Incrementality Analysis
Introduction to Incrementality Analysis
Country Level Metrics
When analyzing incrementality data in Polaris, it is important to understand that the hierarchical media mix model (MMM) used to produce the results ensures that metric totals always match up with the app event data that was input into the model at the app level and at the country level, minus some very minor rounding errors.
For example, if the app event data pulled from your MMP or uploaded as a custom import reflected a total of $1,000 in day 1 revenue across the entire app, Polaris would also show a total of about $1,000 in incremental day 1 revenue at the app level. Similarly, if the app event input reflected a total of $500 in day 1 revenue within the US, Polaris would also show a total of $500 in incremental day 1 revenue across the US. The purpose of the model is to allocate the $500 in the proper proportions to each channel, campaign, and source app (publisher app) running in the US based on the incrementality of each.
Basic and Incrementality Metrics
You’ll notice that Polaris provides 2 sets of metrics: basic and incrementality. Incrementality metrics are distinguished by the prefix “Inc.”. All other metrics are considered basic metrics. Basic metrics are normally configured to reflect last touch attribution data. Incrementality metrics reflect the output of the MMM. Incrementality metrics should be interpreted the same as their last touch counterparts in terms of business impact. Day 7 ROAS is the return on ad spend at cohort day 7 (7 days after install). Incremental day 7 ROAS is the incremental return on ad spend at cohort day 7.
The difference lies in the differences between the two measurement methodologies. Last touch attribution is burdened with design flaws that manifest in measurement inaccuracy, bias, and limitations. By assigning acquisition credit for a new user (and all downstream value including revenue) to the last ad served prior to install, it ignores other contributing factors including earlier ads, branding activities, seasonality, in-app promotions, and organic demand.
Interpreting Incrementality in Polaris
How Should Incrementality Metrics Be Interpreted?
When interpreting any incrementality metric such as incremental day 7 ROAS, it is important to be aware that it incorporates all overlapping effects. Those effects include interactions between media and other media as well as organic demand, and can be both positive and negative. Positive interactions include synergies between related media or knock on benefits to organic demand based on virality or popularity (often called the k-factor). On the other hand, negative interactions include non-incremental media overlap and organic cannibalization.
How Are Incrementality Metrics Derived From the Model?
It is sometimes easiest to interpret incrementality metrics by framing them as a specific type of what-if analysis: what if marketing was halted on a specific media segment? That is essentially how Polaris infers each incrementality metric from the trained econometric model. For example, if Polaris is reporting $100 in day 1 revenue for a certain campaign, it can be interpreted as the econometric model predicting that $100 in day 1 revenue would be lost if marketing was halted on that campaign. Of course, by pausing a campaign, any positive and negative interactions are also lost, so true net incrementality is properly reflected.
What If Incrementality Metrics Seem Wrong?
First, it's important to understand that moving from last touch, which is very inaccurate, but very certain in itself, to a modeled measurement solution like Polaris, which uses a much more accurate media mix modeling technique, but is realistic in its own uncertainty (and can quantify it), is a big leap that can be a mental challenge, but we're here to help.

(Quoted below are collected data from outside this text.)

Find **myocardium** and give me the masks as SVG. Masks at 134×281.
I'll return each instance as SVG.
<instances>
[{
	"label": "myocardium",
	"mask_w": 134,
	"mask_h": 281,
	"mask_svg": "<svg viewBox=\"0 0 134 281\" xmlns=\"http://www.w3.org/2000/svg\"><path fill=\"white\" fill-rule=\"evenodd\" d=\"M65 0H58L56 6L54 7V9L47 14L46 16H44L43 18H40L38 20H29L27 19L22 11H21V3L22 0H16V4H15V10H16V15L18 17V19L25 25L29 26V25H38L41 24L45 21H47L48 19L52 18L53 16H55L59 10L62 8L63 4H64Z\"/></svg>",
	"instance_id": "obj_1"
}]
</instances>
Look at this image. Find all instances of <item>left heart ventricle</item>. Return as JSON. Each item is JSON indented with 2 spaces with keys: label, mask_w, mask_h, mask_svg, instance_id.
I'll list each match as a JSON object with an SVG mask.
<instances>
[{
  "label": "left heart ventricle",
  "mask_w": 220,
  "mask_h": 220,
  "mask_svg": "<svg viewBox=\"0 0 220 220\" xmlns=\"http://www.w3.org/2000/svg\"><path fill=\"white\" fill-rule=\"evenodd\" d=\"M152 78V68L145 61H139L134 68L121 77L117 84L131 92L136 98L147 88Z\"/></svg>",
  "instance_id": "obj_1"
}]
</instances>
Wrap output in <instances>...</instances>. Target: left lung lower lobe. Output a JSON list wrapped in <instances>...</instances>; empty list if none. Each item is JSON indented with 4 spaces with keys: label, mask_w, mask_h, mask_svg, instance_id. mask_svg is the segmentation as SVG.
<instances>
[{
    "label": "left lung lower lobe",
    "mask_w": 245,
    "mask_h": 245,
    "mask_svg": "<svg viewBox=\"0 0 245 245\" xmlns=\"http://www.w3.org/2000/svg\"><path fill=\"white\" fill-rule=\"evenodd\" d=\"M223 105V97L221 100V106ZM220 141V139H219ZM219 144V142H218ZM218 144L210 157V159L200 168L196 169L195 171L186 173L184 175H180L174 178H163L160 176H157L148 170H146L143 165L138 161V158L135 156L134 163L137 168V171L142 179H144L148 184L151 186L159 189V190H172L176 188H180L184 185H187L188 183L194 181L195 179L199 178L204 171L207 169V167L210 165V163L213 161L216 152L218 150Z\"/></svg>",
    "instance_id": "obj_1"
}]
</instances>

Confidence Intervals and Directionality
The confidence intervals Polaris produces are 95% intervals, meaning the model is 95% confident that the true incrementality metric value falls between the lower and upper bounds. Large confidence intervals indicate metrics that Polaris is less certain about, but the direction is still highly likely to be accurate. For example, if the MMM believes that the day 7 ROAS of a channel is five times greater than last touch, but it has a wide confidence interval, you should interpret the metric directionally. In other words, it may not be exactly five times greater, but it is highly likely to be significantly greater, since most of the confidence interval is well above the last touch metric. In short, the wider the confidence interval, the less certain the model is and the more directional your interpretation should be.

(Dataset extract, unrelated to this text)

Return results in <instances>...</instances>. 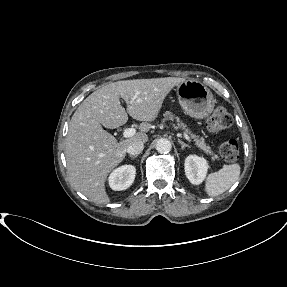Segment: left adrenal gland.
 <instances>
[{"label":"left adrenal gland","mask_w":287,"mask_h":287,"mask_svg":"<svg viewBox=\"0 0 287 287\" xmlns=\"http://www.w3.org/2000/svg\"><path fill=\"white\" fill-rule=\"evenodd\" d=\"M178 142L181 144V149H182V150H184V149H185V147L190 148V146H189L188 144L184 143V142H183V141H181L180 139H178Z\"/></svg>","instance_id":"1"}]
</instances>
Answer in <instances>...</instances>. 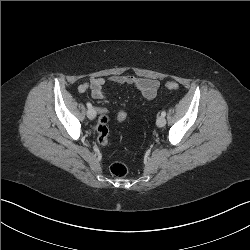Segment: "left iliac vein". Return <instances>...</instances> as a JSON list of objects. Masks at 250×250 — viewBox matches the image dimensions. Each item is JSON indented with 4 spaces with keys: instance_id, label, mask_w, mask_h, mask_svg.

As you execute your marketing process based on incrementality metrics, it is recommended that you scale optimizations gradually instead of all at once. This allows you to utilize uncertain incrementality metrics directionally while also providing valuable information to the model so it can react and update its incrementality assumptions quickly if necessary. To continue the example, if your marketing process dictated a 5x increase in budget due to very high incremental day 7 ROAS, you'd instead gradually increase it over time. Since the model would be expecting correlated increases in performance at the country level, if that stops happening after two weeks of budget increases, it would quickly adjust. At that point, the model may predict an incremental day 7 ROAS of three rather than five times last touch with a much smaller (more certain) confidence interval, so moving forward, you'd interpret it less directionally and more as truth.

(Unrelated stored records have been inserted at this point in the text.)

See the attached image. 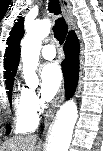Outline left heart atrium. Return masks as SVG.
Returning a JSON list of instances; mask_svg holds the SVG:
<instances>
[{
	"mask_svg": "<svg viewBox=\"0 0 103 151\" xmlns=\"http://www.w3.org/2000/svg\"><path fill=\"white\" fill-rule=\"evenodd\" d=\"M62 84V72L56 63L47 64L41 72V95L44 101L52 100Z\"/></svg>",
	"mask_w": 103,
	"mask_h": 151,
	"instance_id": "left-heart-atrium-1",
	"label": "left heart atrium"
}]
</instances>
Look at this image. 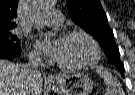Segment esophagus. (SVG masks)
<instances>
[{
  "label": "esophagus",
  "instance_id": "esophagus-1",
  "mask_svg": "<svg viewBox=\"0 0 135 95\" xmlns=\"http://www.w3.org/2000/svg\"><path fill=\"white\" fill-rule=\"evenodd\" d=\"M46 81H48V82H56L57 78L53 74H48L46 76Z\"/></svg>",
  "mask_w": 135,
  "mask_h": 95
}]
</instances>
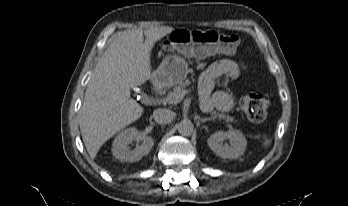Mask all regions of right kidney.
I'll return each mask as SVG.
<instances>
[{"label": "right kidney", "mask_w": 348, "mask_h": 206, "mask_svg": "<svg viewBox=\"0 0 348 206\" xmlns=\"http://www.w3.org/2000/svg\"><path fill=\"white\" fill-rule=\"evenodd\" d=\"M133 141H136L137 145L134 149H130L129 144ZM140 141L141 144H138ZM153 144L151 137L139 132L134 127H130L116 136L112 145V154L121 161L136 162L150 152Z\"/></svg>", "instance_id": "obj_1"}]
</instances>
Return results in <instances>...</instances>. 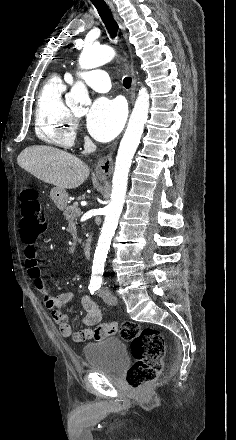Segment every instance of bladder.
Segmentation results:
<instances>
[{"label":"bladder","instance_id":"31cf9c89","mask_svg":"<svg viewBox=\"0 0 236 440\" xmlns=\"http://www.w3.org/2000/svg\"><path fill=\"white\" fill-rule=\"evenodd\" d=\"M83 355L90 370L109 377H118L129 360L126 343L114 336L86 344L83 347Z\"/></svg>","mask_w":236,"mask_h":440}]
</instances>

Incrementality Experiments For Ground Truth
Using incrementality experiments to establish ground truth and calibrate the MMM is always valuable, but especially when incrementality metrics don't meet expectations. Even a single experiment can provide immediate and massive benefits to model accuracy, and sometimes more importantly, trust. Often, marketers are surprised that the indisputable ground truth incrementality learned in an experiment is quite different from what they expected. Also, after calibration, confidence intervals naturally get smaller, especially in the treatment country, but often across many countries, so that incrementality interpretations can widely move from directional to truth.
Once an experiment causes a model calibration, historical incrementality metrics, even from a couple of months or more prior to the experiment, may be updated. This is because, during calibration, the model is only told what the truth is and the time period of that truth (the experiment period) via a Bayesian prior. The model is free to determine how far back that truth seems to hold based on this information. All historical incrementality metrics that are updated are sure to be far more accurate than they were prior to calibration.
Conflicting Incrementality Metrics
Polaris trains a completely independent model for each metric. Therefore, there is a model for installs, a separate model for day 3 revenue, a completely separate model for day 7 revenue, and so on. Because each model is independent, the incrementality metrics can seemingly run counter to reality at times. For example, you may see a channel that has no incremental installs, but has some day 7 revenue. How can that be possible?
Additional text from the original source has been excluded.